ENGL 5349: Studies in Religion: Religion, Texts, and Contexts: Controversies Surrounding Sacred Images and Books in 19th and 20th Century Literature
Dr. Roger McNamara
Fridays 9:00-11:50 AM (HYBR)
One of the major global controversies today is over religion. While religious practices and faith have been integral to peoples lives in past centuries, recently religion's validity and role in informing individual and communal identities, as well as ethics, has been questioned in a world that is becoming increasingly secular. Critics remind us that religion is responsible for some of the recent atrocities across the world, be it Christian fundamentalism in the United States, Hindu and Sinhala-Buddhist nationalism in South Asia, and Islamic extremism across the globe. At the same time, millions of people who practice Buddhism, Christianity, Hinduism, and Islam would be hard pressed to recognize a world in which religion has no place, for religious ethics, values, and sensibilities have been crucial in shaping individual and communal identities.

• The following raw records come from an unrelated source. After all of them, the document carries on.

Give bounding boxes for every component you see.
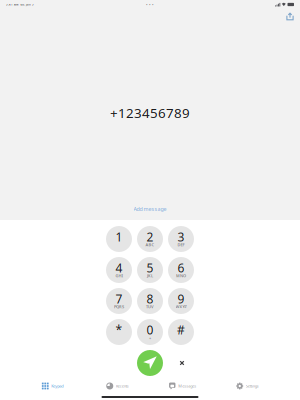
- staticText: Recents: [116, 383, 129, 389]
- staticText: 2: [146, 229, 154, 245]
- button[interactable]: 2: [137, 226, 163, 252]
- staticText: JKL: [147, 273, 153, 278]
- button[interactable]: Share: [286, 12, 294, 21]
- staticText: 4: [116, 260, 122, 276]
- button[interactable]: Recents: [85, 378, 150, 394]
- staticText: 7: [116, 291, 122, 307]
- button[interactable]: 9: [168, 288, 194, 314]
- button[interactable]: 3: [168, 226, 194, 252]
- button[interactable]: 7: [106, 288, 132, 314]
- button[interactable]: *: [106, 319, 132, 345]
- staticText: 9: [178, 291, 184, 307]
- staticText: 5: [146, 260, 154, 276]
- button[interactable]: 1: [106, 226, 132, 252]
- button[interactable]: Delete: [175, 356, 189, 370]
- staticText: +: [149, 335, 151, 340]
- button[interactable]: Settings: [215, 378, 280, 394]
- staticText: 6: [178, 260, 184, 276]
- staticText: TUV: [146, 304, 154, 309]
- staticText: Settings: [246, 383, 259, 389]
- staticText: • • •: [146, 2, 154, 7]
- button[interactable]: Keypad: [20, 378, 85, 394]
- staticText: 1: [116, 229, 122, 245]
- staticText: WXYZ: [176, 304, 186, 309]
- button[interactable]: Add message: [134, 204, 166, 214]
- button[interactable]: 0: [137, 319, 163, 345]
- staticText: Add message: [134, 206, 166, 213]
- staticText: GHI: [116, 273, 122, 278]
- button[interactable]: #: [168, 319, 194, 345]
- staticText: 0: [146, 322, 154, 338]
- staticText: 8: [146, 291, 154, 307]
- button[interactable]: Messages: [150, 378, 215, 394]
- staticText: ABC: [146, 242, 154, 247]
- button[interactable]: 5: [137, 257, 163, 283]
- staticText: Keypad: [51, 383, 63, 389]
- staticText: MNO: [176, 273, 186, 278]
- staticText: DEF: [178, 242, 184, 247]
- staticText: #: [177, 322, 185, 338]
- staticText: +123456789: [110, 104, 190, 122]
- button[interactable]: 8: [137, 288, 163, 314]
- button[interactable]: 4: [106, 257, 132, 283]
- button[interactable]: 6: [168, 257, 194, 283]
- staticText: *: [116, 322, 122, 338]
- staticText: PQRS: [114, 304, 124, 309]
- staticText: 3: [178, 229, 184, 245]
- button[interactable]: Call: [137, 350, 163, 376]
- staticText: Messages: [178, 383, 196, 389]
- staticText: 9:41 AM Tue Jan 9: [6, 3, 34, 6]
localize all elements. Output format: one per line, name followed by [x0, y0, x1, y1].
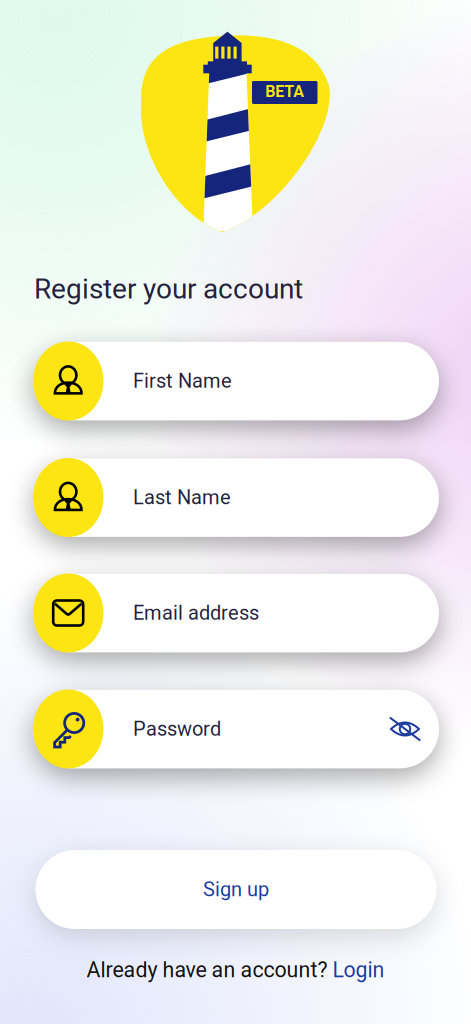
- staticText: Register your account: [34, 273, 303, 305]
- button[interactable]: Login: [332, 958, 384, 982]
- button[interactable]: Sign up: [36, 850, 436, 929]
- staticText: Email address: [133, 601, 259, 625]
- button[interactable]: First Name: [33, 341, 439, 421]
- staticText: Login: [332, 958, 384, 982]
- staticText: Last Name: [133, 486, 231, 509]
- button[interactable]: Password: [33, 689, 439, 769]
- staticText: Sign up: [203, 878, 269, 901]
- staticText: Password: [133, 717, 221, 741]
- staticText: First Name: [133, 369, 232, 393]
- button[interactable]: Last Name: [33, 458, 439, 538]
- staticText: Already have an account?: [86, 958, 332, 982]
- staticText: BETA: [265, 82, 304, 101]
- button[interactable]: Email address: [33, 573, 439, 653]
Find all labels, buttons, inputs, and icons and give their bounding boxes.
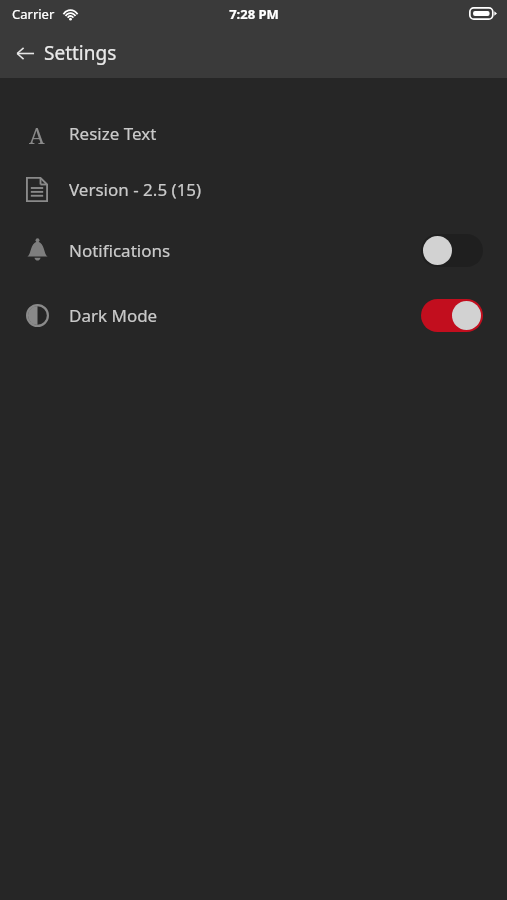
button[interactable]: Version - 2.5 (15) xyxy=(0,160,507,218)
staticText: Dark Mode xyxy=(69,304,158,327)
staticText: Carrier xyxy=(12,5,55,23)
staticText: A xyxy=(29,120,45,146)
button[interactable]: A xyxy=(0,106,507,160)
staticText: 7:28 PM xyxy=(229,5,279,23)
staticText: Settings xyxy=(44,40,117,66)
staticText: Notifications xyxy=(69,239,171,262)
button[interactable]: Notifications xyxy=(0,218,507,282)
staticText: Version - 2.5 (15) xyxy=(69,178,202,201)
button[interactable]: Toggle on xyxy=(421,299,483,332)
button[interactable]: Dark Mode xyxy=(0,282,507,348)
staticText: Resize Text xyxy=(69,122,157,145)
button[interactable]: Back xyxy=(4,32,46,74)
button[interactable]: Toggle off xyxy=(421,234,483,267)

This course examines some of the reasons for these extreme reactions to religion—either in opposition or in endorsement. First, we will trace how these responses are shaped by the rise of secularism, first in Europe and then across the globe as the perception of "religion" shifted from something that imbued many, if not all, aspects of life to an ideology that could be practiced exclusively in the private sphere and propagated in the public sphere. Second, we will pay specific attention to how literary texts represent religion. Specifically, we will examine the textual and iconic representations of Hindu nationalism in 19th century India as it challenged the British colonial state (and how this later would inform Hindu nationalism in the 20th century) and of Islam in Europe with regard to The Satanic Verses in the 1980s and the Danish Cartoons in 2005 that brought into focus different conceptions of religion, free speech, and blasphemy. Finally, we will examine literary texts that attempt to sidestep these controversies by exploring alternative conceptions of religion.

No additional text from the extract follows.